# [Problem to solve]
Every line below that holds "rédacteur" must be copied.

=== Data to examine ===

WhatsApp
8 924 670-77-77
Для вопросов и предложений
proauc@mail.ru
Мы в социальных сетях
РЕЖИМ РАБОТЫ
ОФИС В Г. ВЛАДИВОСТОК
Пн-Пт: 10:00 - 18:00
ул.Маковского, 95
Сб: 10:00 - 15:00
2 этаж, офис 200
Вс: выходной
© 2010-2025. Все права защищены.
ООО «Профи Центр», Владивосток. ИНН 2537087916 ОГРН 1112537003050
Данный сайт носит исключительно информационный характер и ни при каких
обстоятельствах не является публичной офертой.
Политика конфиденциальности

===
=== Data to examine ===

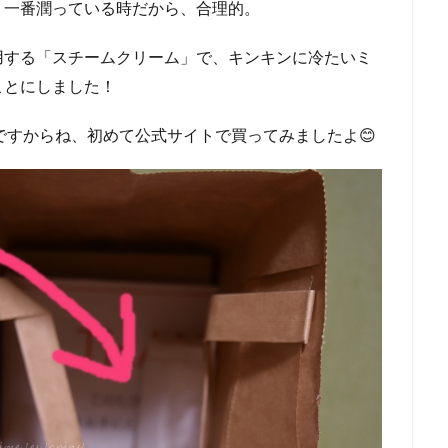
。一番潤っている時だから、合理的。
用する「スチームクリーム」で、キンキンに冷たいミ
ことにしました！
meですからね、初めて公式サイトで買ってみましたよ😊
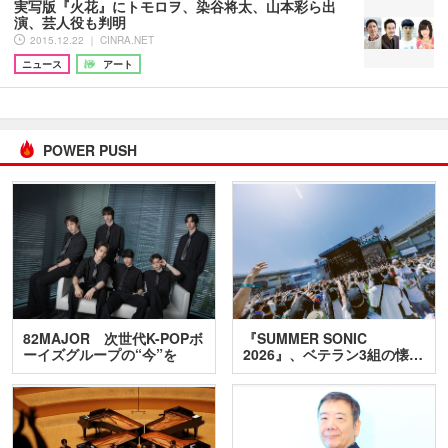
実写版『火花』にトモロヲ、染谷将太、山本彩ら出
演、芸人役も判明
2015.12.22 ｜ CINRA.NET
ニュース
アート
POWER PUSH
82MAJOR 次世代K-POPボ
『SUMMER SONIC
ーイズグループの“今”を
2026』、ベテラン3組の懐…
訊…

===
=== Data to examine ===

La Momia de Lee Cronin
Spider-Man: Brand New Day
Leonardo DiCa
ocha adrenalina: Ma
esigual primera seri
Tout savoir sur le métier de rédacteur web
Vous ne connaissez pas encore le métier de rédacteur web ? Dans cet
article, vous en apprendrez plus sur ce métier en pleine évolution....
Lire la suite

===

# [Written reply]
Tout savoir sur le métier de rédacteur web
Vous ne connaissez pas encore le métier de rédacteur web ? Dans cet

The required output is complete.